Work request
Output the entries below unchanged, except for the pictures.

**********

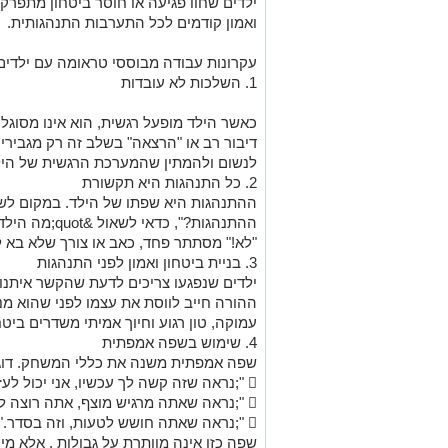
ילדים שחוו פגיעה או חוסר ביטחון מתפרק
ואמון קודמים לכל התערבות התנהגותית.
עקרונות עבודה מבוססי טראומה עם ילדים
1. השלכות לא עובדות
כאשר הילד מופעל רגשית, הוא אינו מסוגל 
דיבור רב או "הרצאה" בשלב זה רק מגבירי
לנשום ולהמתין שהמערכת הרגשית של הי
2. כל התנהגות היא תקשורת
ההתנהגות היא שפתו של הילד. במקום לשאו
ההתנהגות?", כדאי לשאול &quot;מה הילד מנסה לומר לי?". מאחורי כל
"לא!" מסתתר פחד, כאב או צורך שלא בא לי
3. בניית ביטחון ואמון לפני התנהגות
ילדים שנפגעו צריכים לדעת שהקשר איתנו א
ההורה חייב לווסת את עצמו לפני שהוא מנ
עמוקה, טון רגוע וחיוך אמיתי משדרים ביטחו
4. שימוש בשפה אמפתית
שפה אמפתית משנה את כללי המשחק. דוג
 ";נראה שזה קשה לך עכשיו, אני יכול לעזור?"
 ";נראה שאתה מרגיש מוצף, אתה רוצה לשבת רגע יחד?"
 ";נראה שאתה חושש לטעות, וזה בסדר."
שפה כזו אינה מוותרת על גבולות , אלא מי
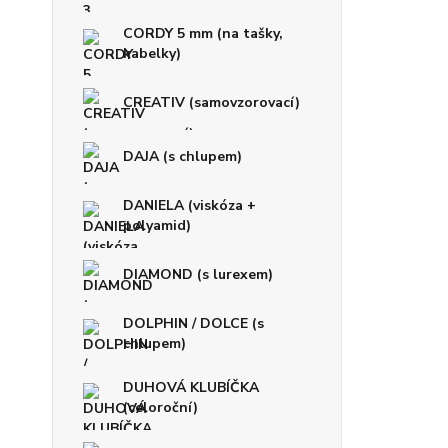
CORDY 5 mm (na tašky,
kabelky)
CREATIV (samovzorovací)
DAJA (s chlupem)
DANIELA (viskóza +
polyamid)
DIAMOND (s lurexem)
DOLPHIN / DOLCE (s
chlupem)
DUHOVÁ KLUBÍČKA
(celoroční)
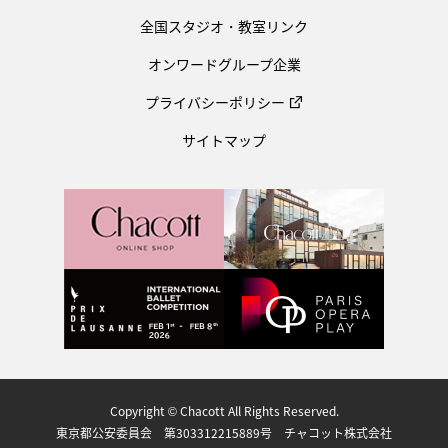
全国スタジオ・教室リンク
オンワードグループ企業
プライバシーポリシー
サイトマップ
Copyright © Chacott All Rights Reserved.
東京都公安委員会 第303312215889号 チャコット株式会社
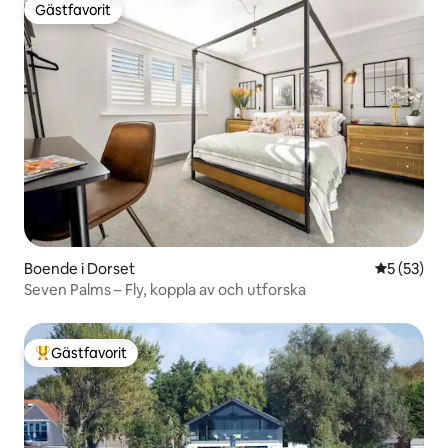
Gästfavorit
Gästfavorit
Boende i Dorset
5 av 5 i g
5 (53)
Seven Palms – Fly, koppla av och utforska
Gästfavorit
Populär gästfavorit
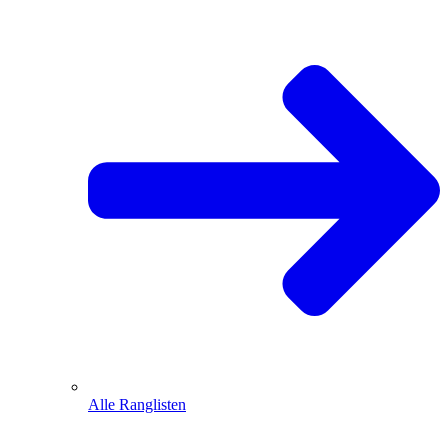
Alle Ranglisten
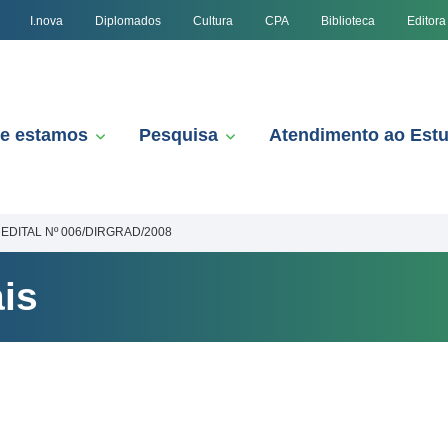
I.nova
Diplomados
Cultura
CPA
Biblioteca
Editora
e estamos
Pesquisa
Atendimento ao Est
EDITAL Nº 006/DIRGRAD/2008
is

**********

Expected answer
ילדים שחוו פגיעה או חוסר ביטחון מתפרק
ואמון קודמים לכל התערבות התנהגותית.
עקרונות עבודה מבוססי טראומה עם ילדים
1. השלכות לא עובדות
כאשר הילד מופעל רגשית, הוא אינו מסוגל 
דיבור רב או "הרצאה" בשלב זה רק מגבירי
לנשום ולהמתין שהמערכת הרגשית של הי
2. כל התנהגות היא תקשורת
ההתנהגות היא שפתו של הילד. במקום לשאו
ההתנהגות?", כדאי לשאול &quot;מה הילד מנסה לומר לי?". מאחורי כל
"לא!" מסתתר פחד, כאב או צורך שלא בא לי
3. בניית ביטחון ואמון לפני התנהגות
ילדים שנפגעו צריכים לדעת שהקשר איתנו א
ההורה חייב לווסת את עצמו לפני שהוא מנ
עמוקה, טון רגוע וחיוך אמיתי משדרים ביטחו
4. שימוש בשפה אמפתית
שפה אמפתית משנה את כללי המשחק. דוג
 ";נראה שזה קשה לך עכשיו, אני יכול לעזור?"
 ";נראה שאתה מרגיש מוצף, אתה רוצה לשבת רגע יחד?"
 ";נראה שאתה חושש לטעות, וזה בסדר."
שפה כזו אינה מוותרת על גבולות , אלא מי
CORDY 5 mm (na tašky,
kabelky)
CREATIV (samovzorovací)
DAJA (s chlupem)
DANIELA (viskóza +
polyamid)
DIAMOND (s lurexem)
DOLPHIN / DOLCE (s
chlupem)
DUHOVÁ KLUBÍČKA
(celoroční)
全国スタジオ・教室リンク
オンワードグループ企業
プライバシーポリシー
サイトマップ
Copyright © Chacott All Rights Reserved.
東京都公安委員会 第303312215889号 チャコット株式会社
Gästfavorit
Gästfavorit
Boende i Dorset
5 av 5 i g
5 (53)
Seven Palms – Fly, koppla av och utforska
Gästfavorit
Populär gästfavorit
Alle Ranglisten
I.nova
Diplomados
Cultura
CPA
Biblioteca
Editora
e estamos
Pesquisa
Atendimento ao Est
EDITAL Nº 006/DIRGRAD/2008
is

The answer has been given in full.